YOUR TASK: Read the records below and copy each line that contains "Lækager".
┏━━
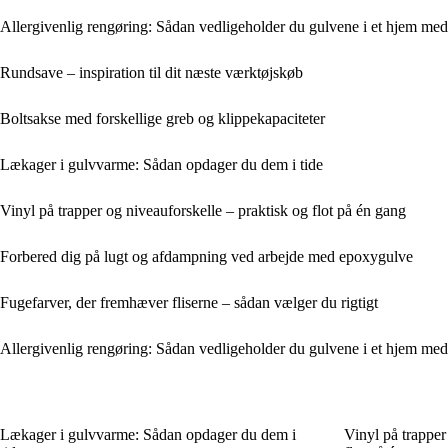
Allergivenlig rengøring: Sådan vedligeholder du gulvene i et hjem med 
Rundsave – inspiration til dit næste værktøjskøb
Boltsakse med forskellige greb og klippekapaciteter
Lækager i gulvvarme: Sådan opdager du dem i tide
Vinyl på trapper og niveauforskelle – praktisk og flot på én gang
Forbered dig på lugt og afdampning ved arbejde med epoxygulve
Fugefarver, der fremhæver fliserne – sådan vælger du rigtigt
Allergivenlig rengøring: Sådan vedligeholder du gulvene i et hjem med 
Lækager i gulvvarme: Sådan opdager du dem i
Vinyl på trapper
┗━━
ANSWER SPACE:
Lækager i gulvvarme: Sådan opdager du dem i tide
Lækager i gulvvarme: Sådan opdager du dem i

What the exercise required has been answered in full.